There is a little trick to this form of encryption, which I do not see explained often, but which is important. Since E is also the public key, a relatively small prime number is used in practice, that being (2^16 + 1), or 65537. D could be a 2048 or a 4096-bit exponent. The public key consists of the exponent E and the modulus (p)(q) packaged together.
Thus, when the key-pair is created, (p) and (q) must be known separately, so that D can be computed, and then (p-1)(q-1), which hopefully never touched the hard-drive, can be discarded, after D is saved, along with (p)(q) again, this time forming the private key.
Therefore, D must be the multiplicative inverse of E, in the modulus of (p-1)(q-1). But how does one compute that?
(Update 09/11/2018, 9h55 : )
I have just found out today, that a generalized way to compute this multiplicative inverse has always existed, which is known as The Extended Euclidean Algorithm. This algorithm can find the required inverse in relatively short time, even if (E) happens to be large enough to approach the modulus. However, a concept which is held to be true, is that the modulus itself must be known, within which (D) is supposed to be this inverse of (E).
For reference purposes, I have copied and pasted the algorithm below:
What the reader should know, is that I can accept that this algorithm works, ‘because the WiKiPedia says so’, but that I do not understand why it works. This was not, something I had invented myself.
But what I had done in years gone by, was to reinvent the wheel, so to speak, and to develop an algorithm, which is only capable of doing so, when (E) happens to be a small number, in cryptographic terms.

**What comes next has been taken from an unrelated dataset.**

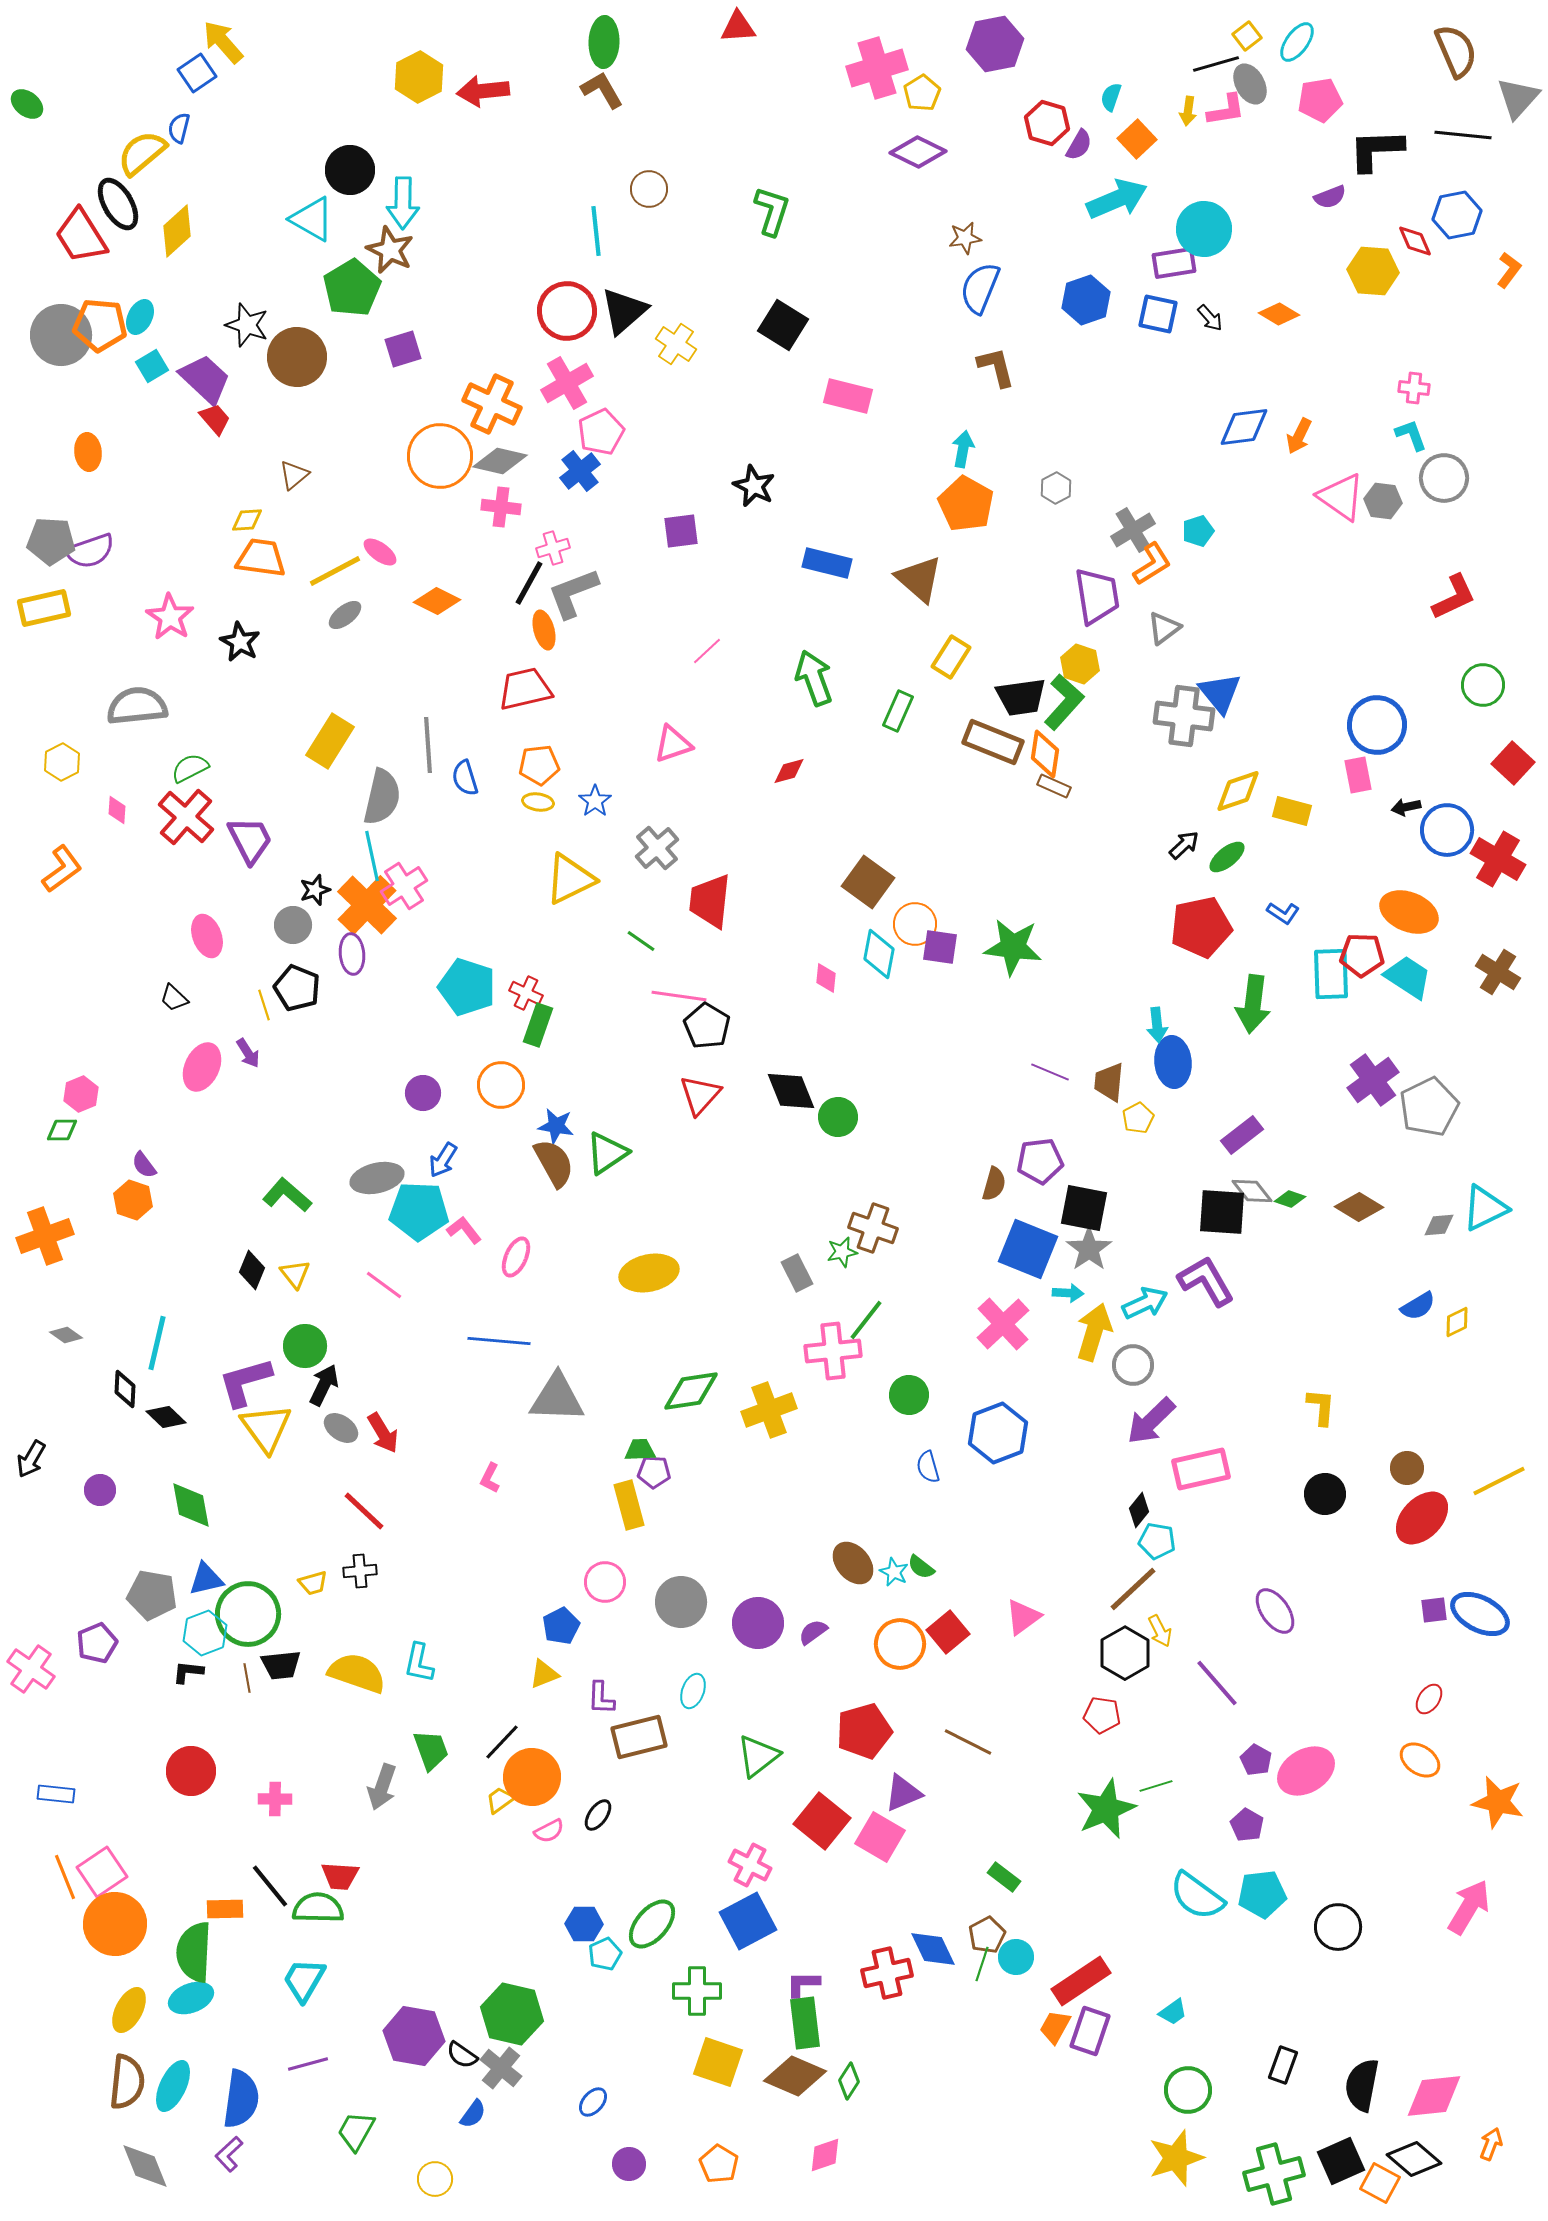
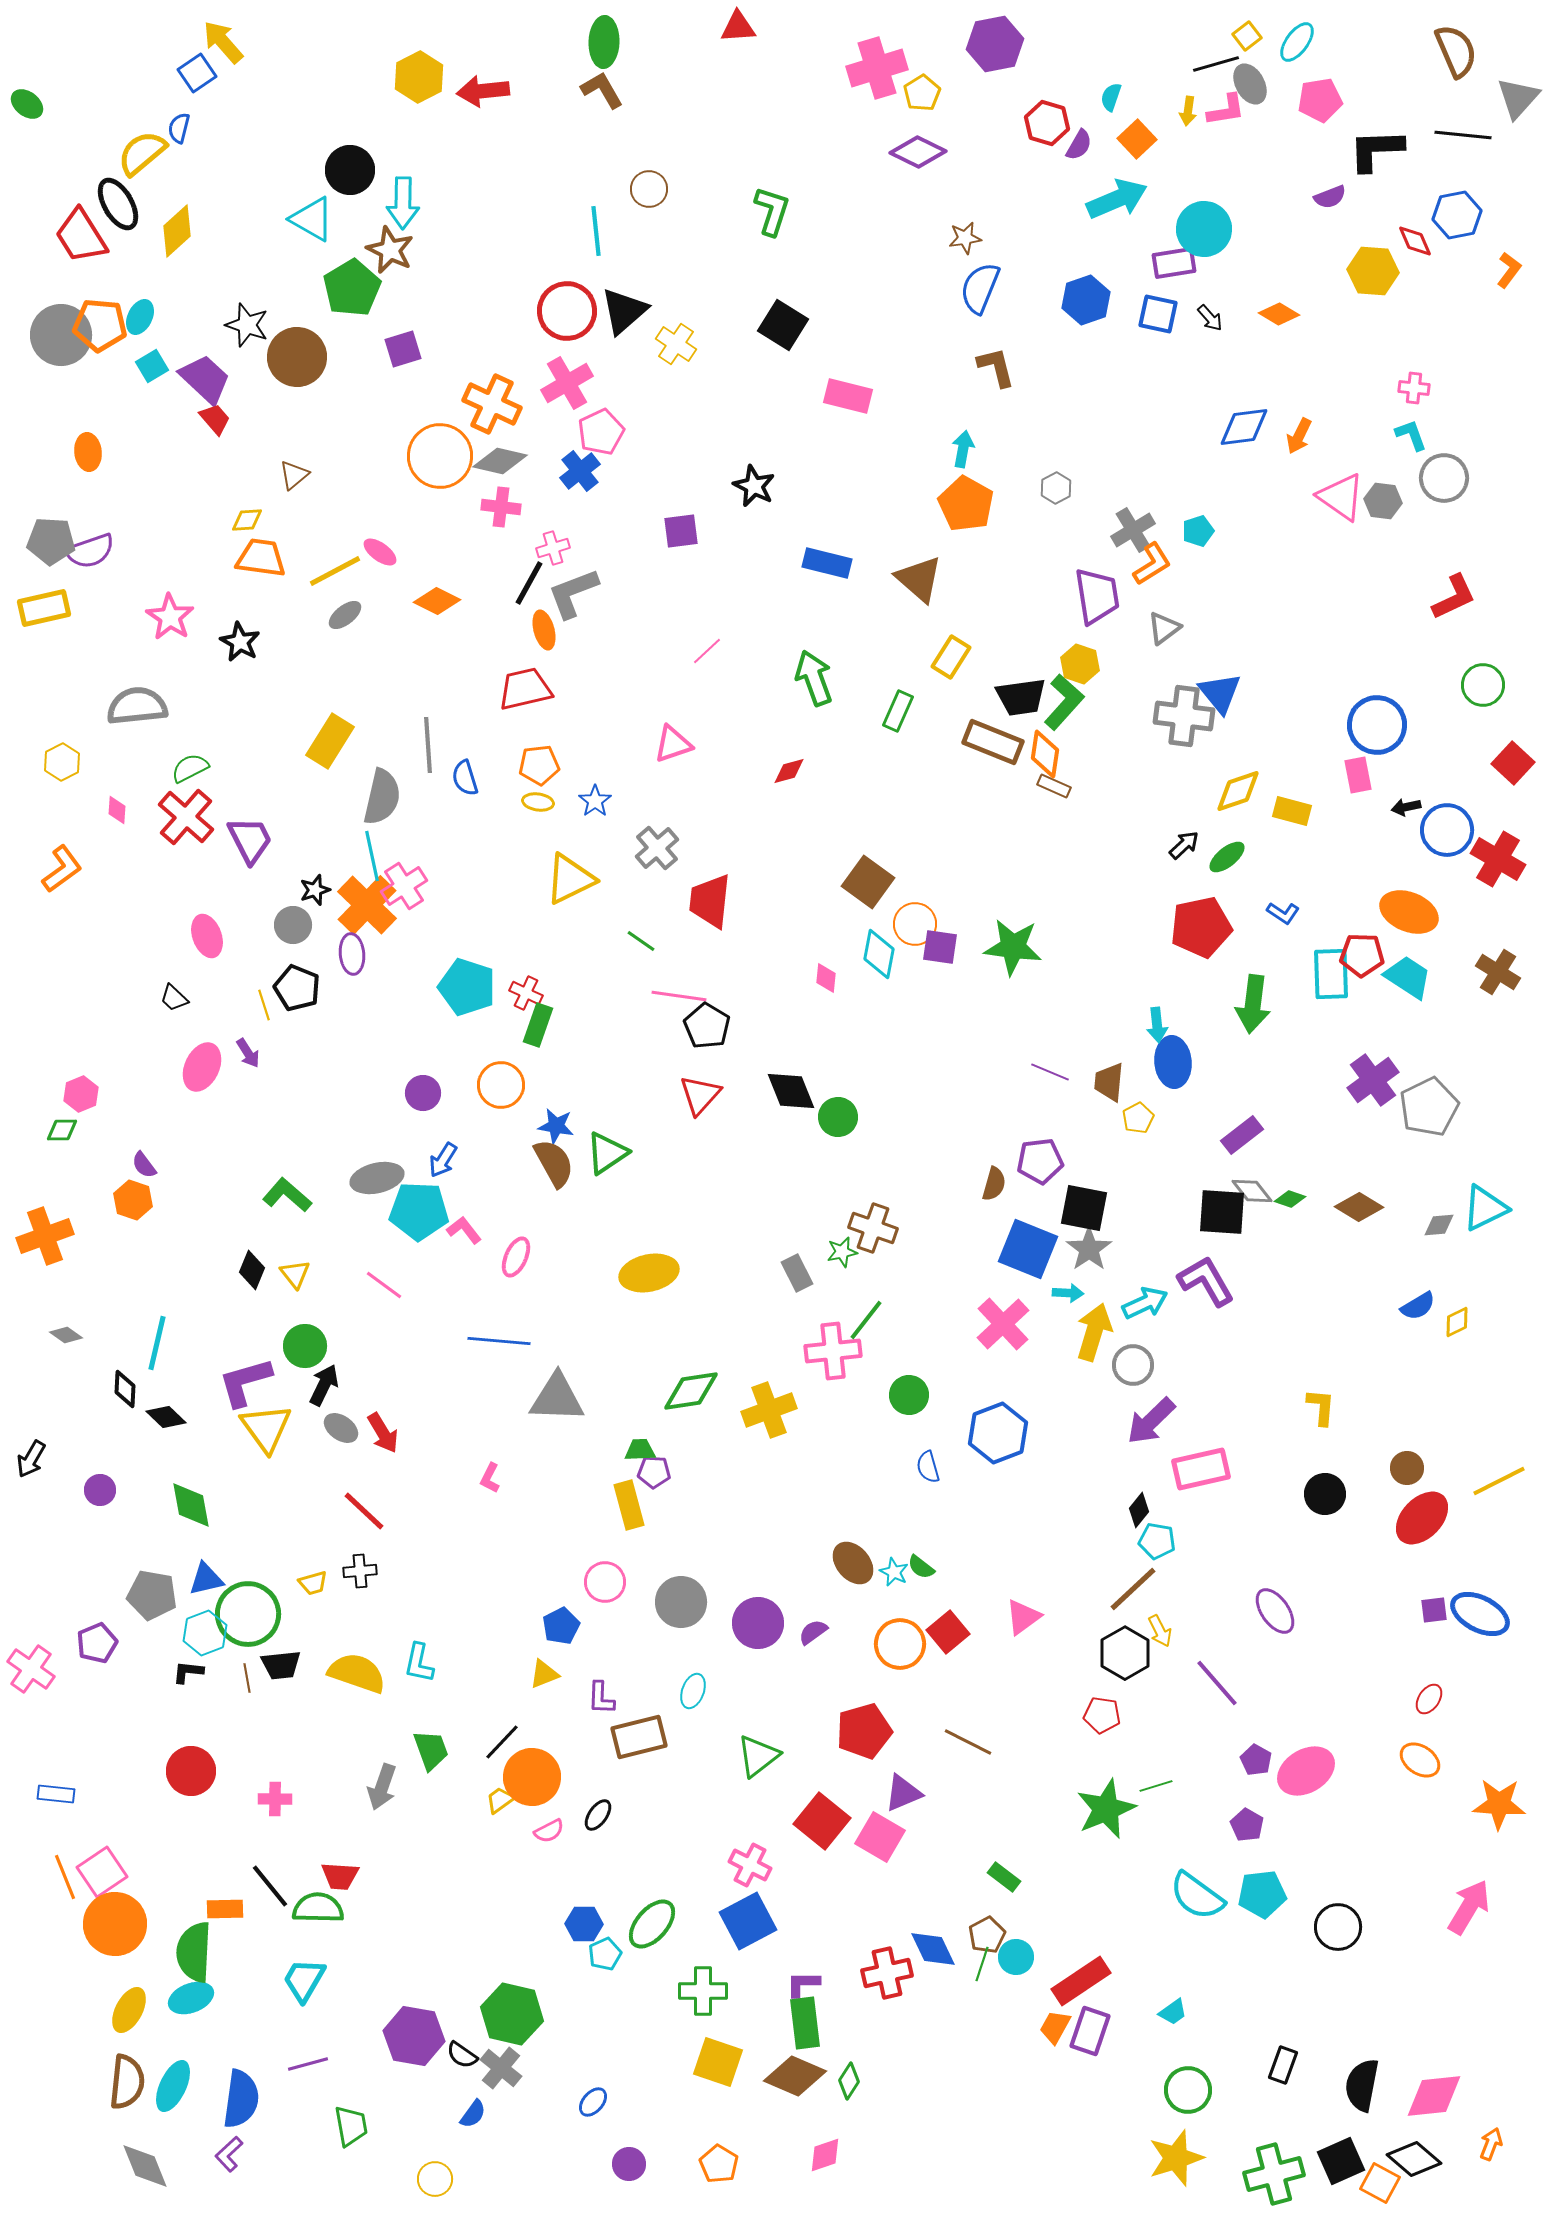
orange star at (1498, 1802): moved 1 px right, 2 px down; rotated 10 degrees counterclockwise
green cross at (697, 1991): moved 6 px right
green trapezoid at (356, 2131): moved 5 px left, 5 px up; rotated 141 degrees clockwise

I now think that the real reason for which such a small number is chosen for (E), is just to make it easy enough to encrypt data, even for appliances and computers with weak CPUs, which in turn can be decrypted by powerful servers, that use 2048-bit exponents for (D).
(As of 06/06/14/2017 : )
Well, if we can say that the modulus (p-1)(q-1) is also called (m), then any multiple of (m) must be the modulus-equivalent of zero! Hence, it would follow that
im mod m == 0 mod m
Where i is any integer.
It would seem to follow, that
E D mod m == im + 1 mod m
Where D < m
D = (im + 1) / E mod m
If we may imagine that division exists for modulus integers – It really does not. But multiplicative inverses are supposed to emulate division…
D = (im + 1) / E – jm
Where j is an integer, 0 <= j < ∞ ,
dependent on i .
D = (im – jEm +1) / E
D = ((i – jE)m + 1) / E
(Edit 06/15/2017 : Even though the values of i and j were irrelevant to the exactitude of the modulus-equations, only one combination needs to be computable without the modulus expressions. Below, I maintain that i is in fact in the modulus of E. )
D = (im + 1) / E
Hence, if E is just a 17-bit number, and D is a 2048-bit number, it would follow that
(im + 1)
is itself only a 2065-bit number. Therefore, If we can assume that D exists, there is no reason why i would need to be greater than 65537 (our assumed value of E).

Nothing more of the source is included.